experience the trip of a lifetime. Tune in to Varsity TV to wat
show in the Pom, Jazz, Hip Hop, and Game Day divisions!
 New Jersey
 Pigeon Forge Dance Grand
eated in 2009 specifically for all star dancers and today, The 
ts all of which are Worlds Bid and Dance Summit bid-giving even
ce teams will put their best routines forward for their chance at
-----
* **Work required**: The full data, transcribed without change, is the expected answer.

* **Output below**:
experience the trip of a lifetime. Tune in to Varsity TV to wat
show in the Pom, Jazz, Hip Hop, and Game Day divisions!
 New Jersey
 Pigeon Forge Dance Grand
eated in 2009 specifically for all star dancers and today, The 
ts all of which are Worlds Bid and Dance Summit bid-giving even
ce teams will put their best routines forward for their chance at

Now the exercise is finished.